WORK TASK = Here the job is to transcribe only the lines from the one containing "The width and" through the last line below, exactly as written; please leave out pictures.
==== DATA SHOWN ====
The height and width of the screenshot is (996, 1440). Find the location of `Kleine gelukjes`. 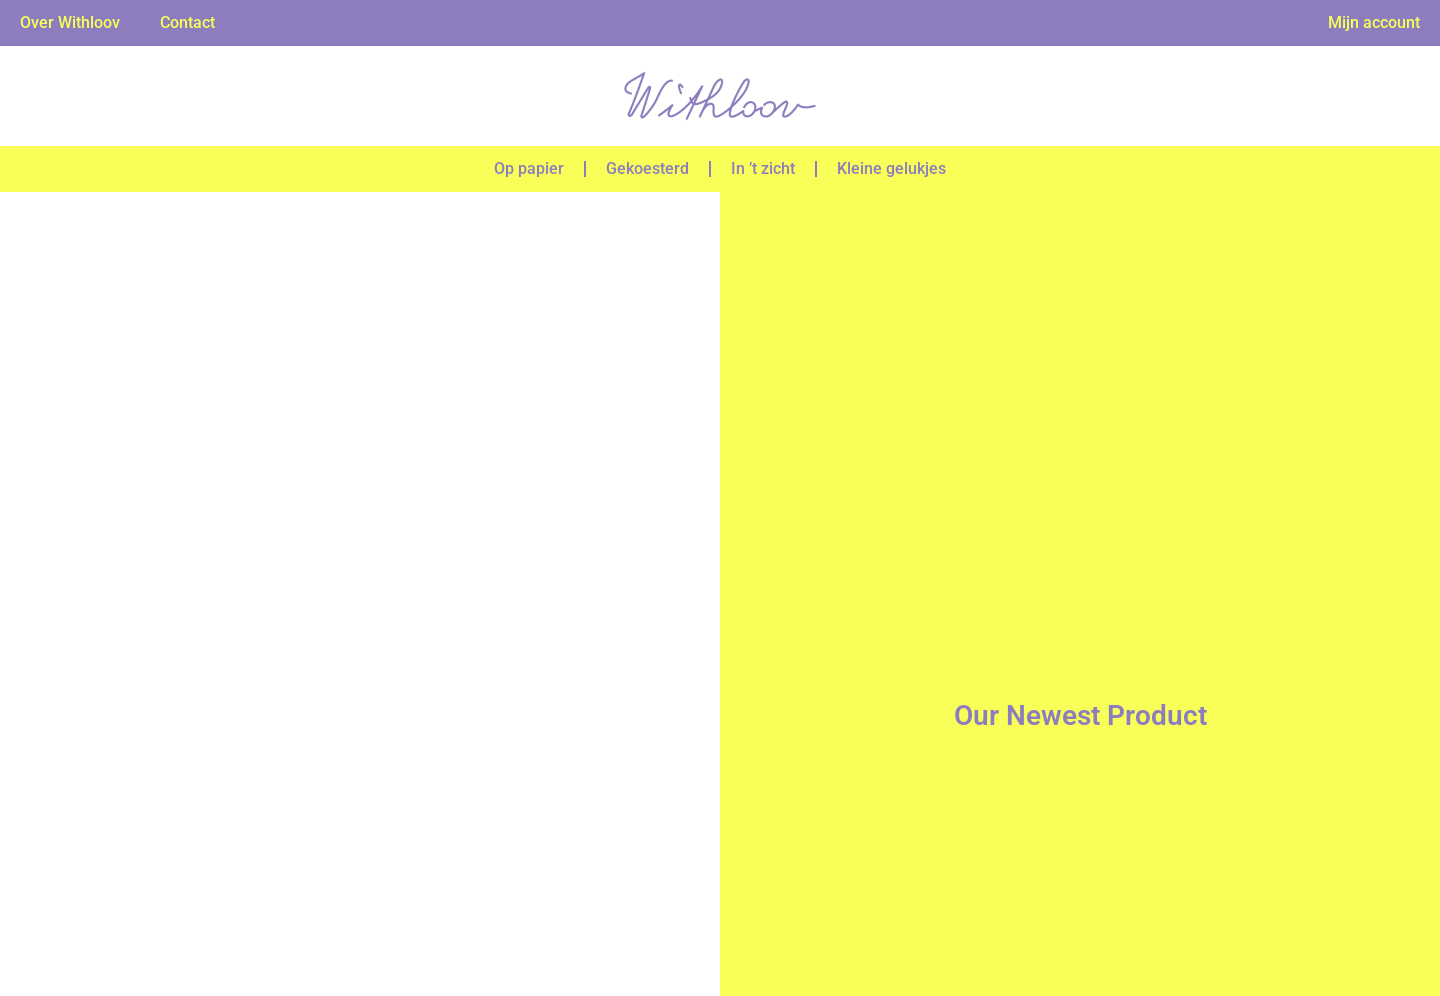

Kleine gelukjes is located at coordinates (891, 168).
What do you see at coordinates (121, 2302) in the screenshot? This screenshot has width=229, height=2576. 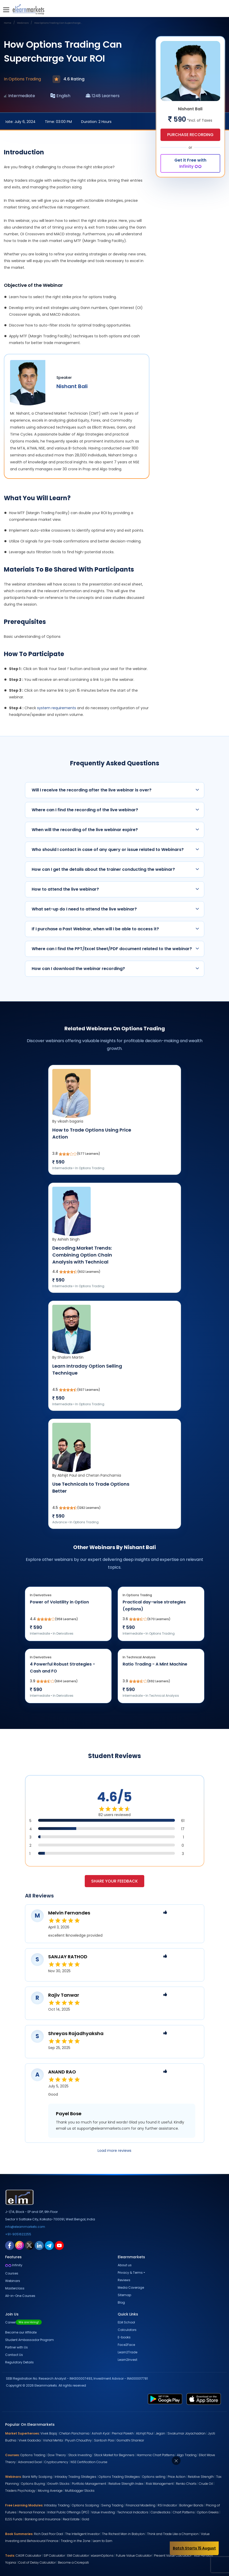 I see `Blog` at bounding box center [121, 2302].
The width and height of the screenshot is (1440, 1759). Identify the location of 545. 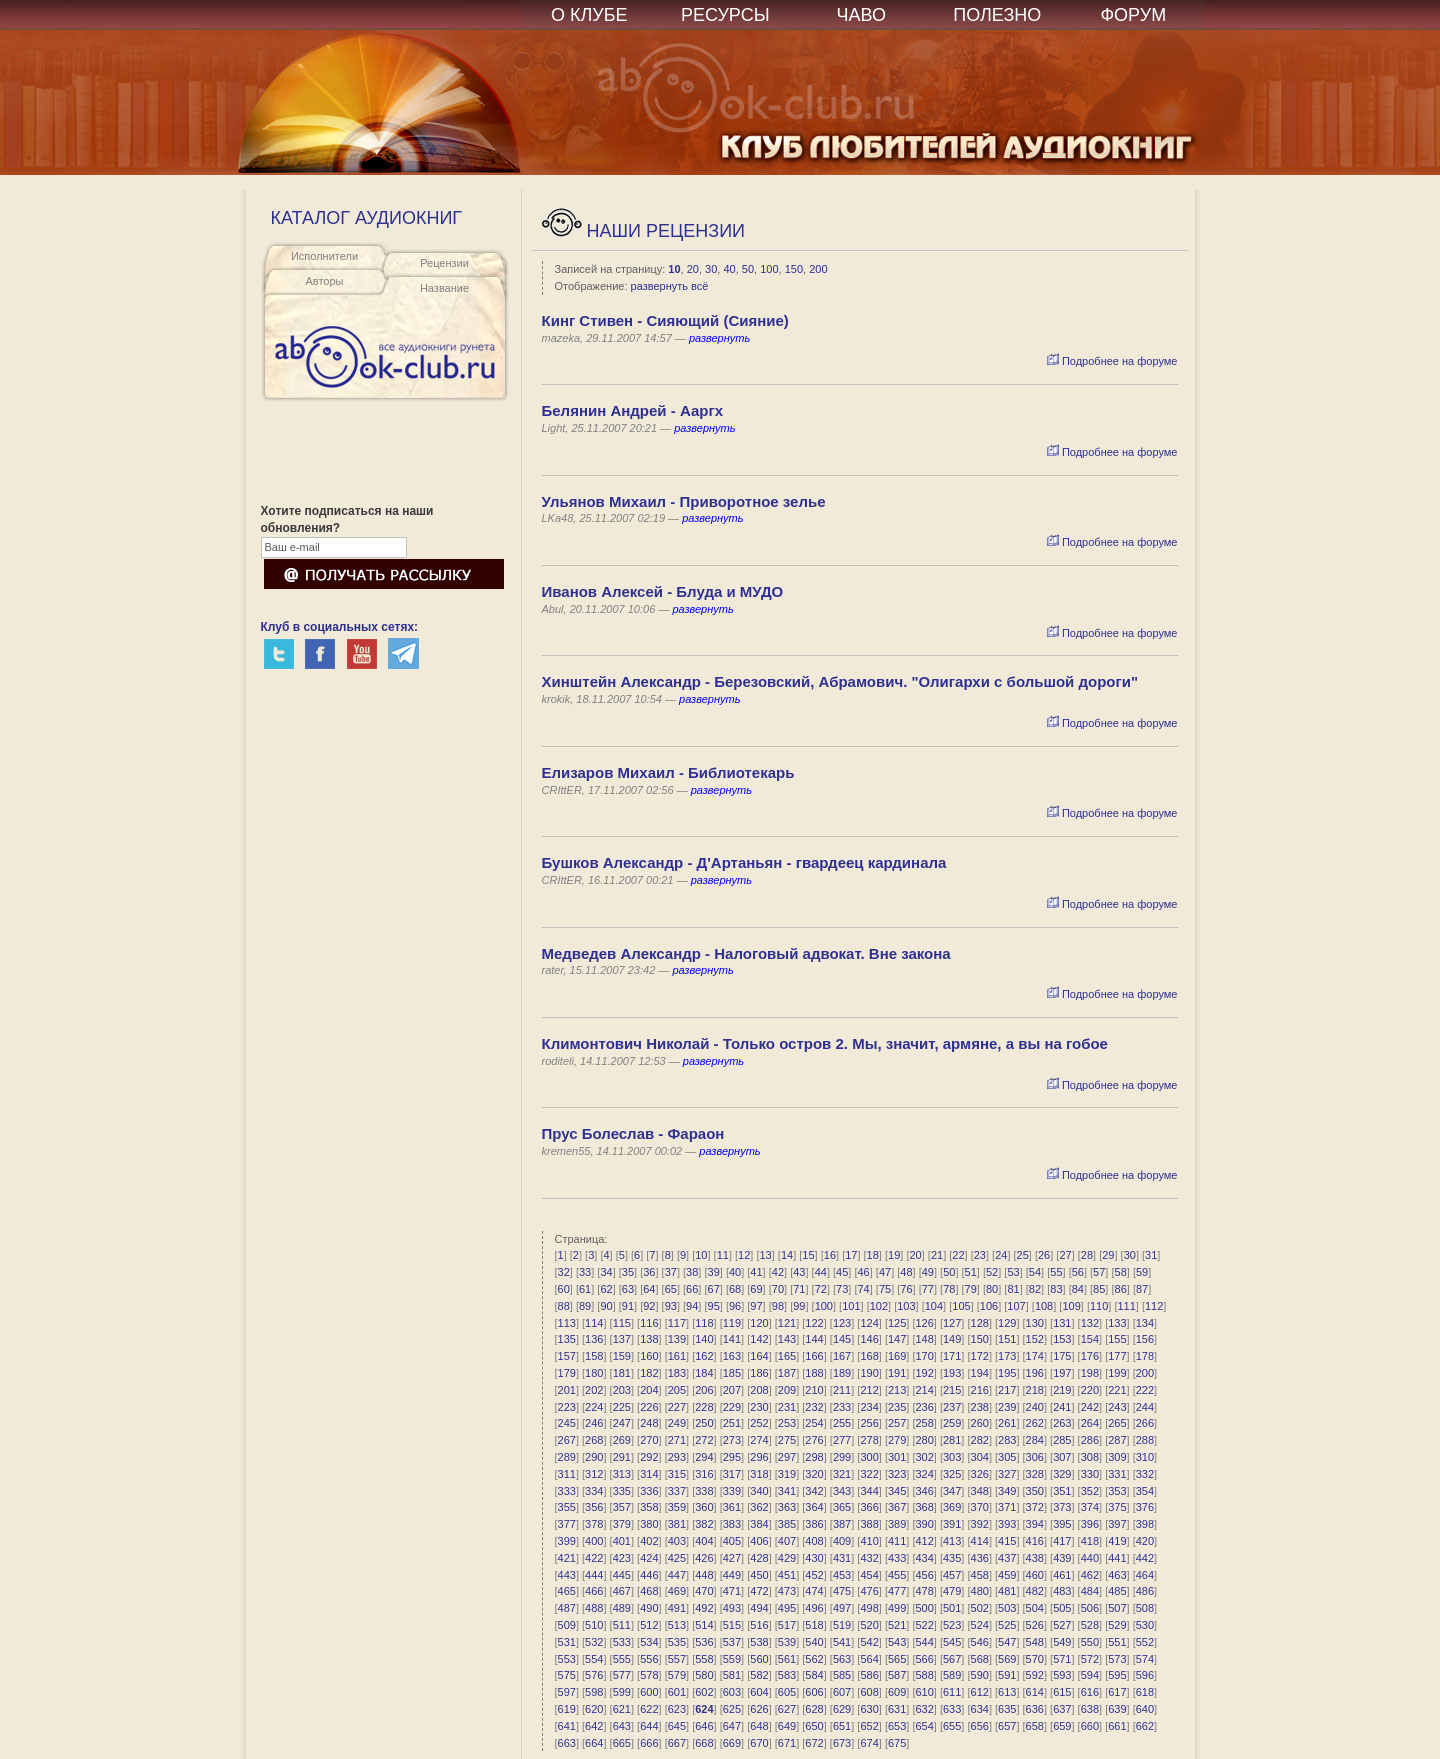
(952, 1642).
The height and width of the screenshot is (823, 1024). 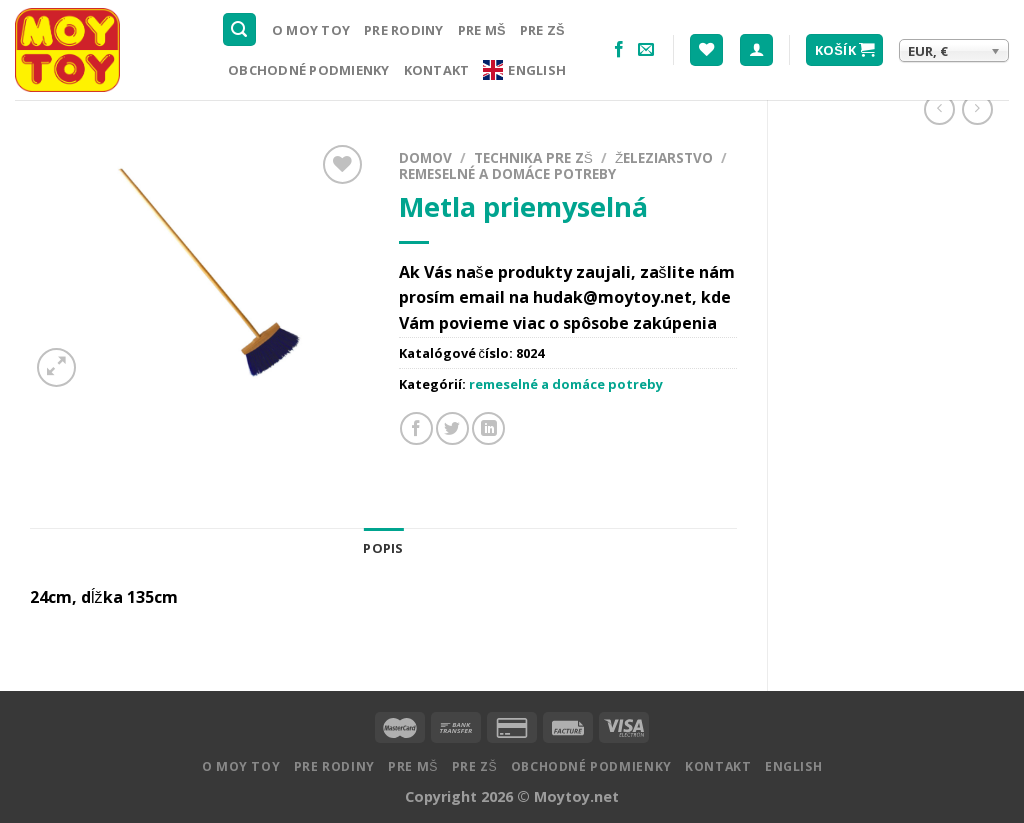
====
OUTPUT OF THE EXERCISE =
The width and height of the screenshot is (1440, 1759). Identify the location of 545. 
(952, 1642).
The height and width of the screenshot is (823, 1024). 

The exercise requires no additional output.